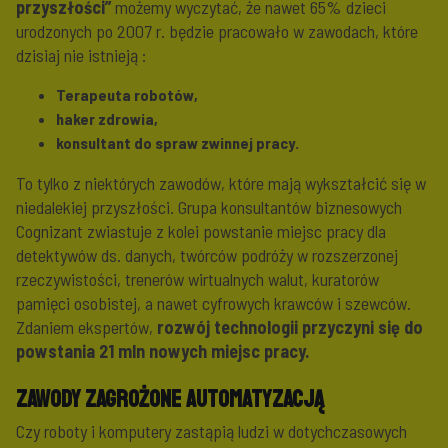
przyszłości”
możemy wyczytać, że nawet 65% dzieci
urodzonych po 2007 r. będzie pracowało w zawodach, które
dzisiaj nie istnieją :
Terapeuta robotów,
haker zdrowia,
konsultant do spraw zwinnej pracy.
To tylko z niektórych zawodów, które mają wykształcić się w
niedalekiej przyszłości. Grupa konsultantów biznesowych
Cognizant zwiastuje z kolei powstanie miejsc pracy dla
detektywów ds. danych, twórców podróży w rozszerzonej
rzeczywistości, trenerów wirtualnych walut, kuratorów
pamięci osobistej, a nawet cyfrowych krawców i szewców.
Zdaniem ekspertów,
rozwój technologii przyczyni się do
powstania 21 mln nowych miejsc pracy.
Zawody zagrożone automatyzacją
Czy roboty i komputery zastąpią ludzi w dotychczasowych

◇ ◇ ◇ ◇ ◇ ◇ ◇

What you are asked to do :: Nothing in the records should be changed in the copy, but the pictures must be left out.

Expected answer ::
przyszłości”
możemy wyczytać, że nawet 65% dzieci
urodzonych po 2007 r. będzie pracowało w zawodach, które
dzisiaj nie istnieją :
Terapeuta robotów,
haker zdrowia,
konsultant do spraw zwinnej pracy.
To tylko z niektórych zawodów, które mają wykształcić się w
niedalekiej przyszłości. Grupa konsultantów biznesowych
Cognizant zwiastuje z kolei powstanie miejsc pracy dla
detektywów ds. danych, twórców podróży w rozszerzonej
rzeczywistości, trenerów wirtualnych walut, kuratorów
pamięci osobistej, a nawet cyfrowych krawców i szewców.
Zdaniem ekspertów,
rozwój technologii przyczyni się do
powstania 21 mln nowych miejsc pracy.
Zawody zagrożone automatyzacją
Czy roboty i komputery zastąpią ludzi w dotychczasowych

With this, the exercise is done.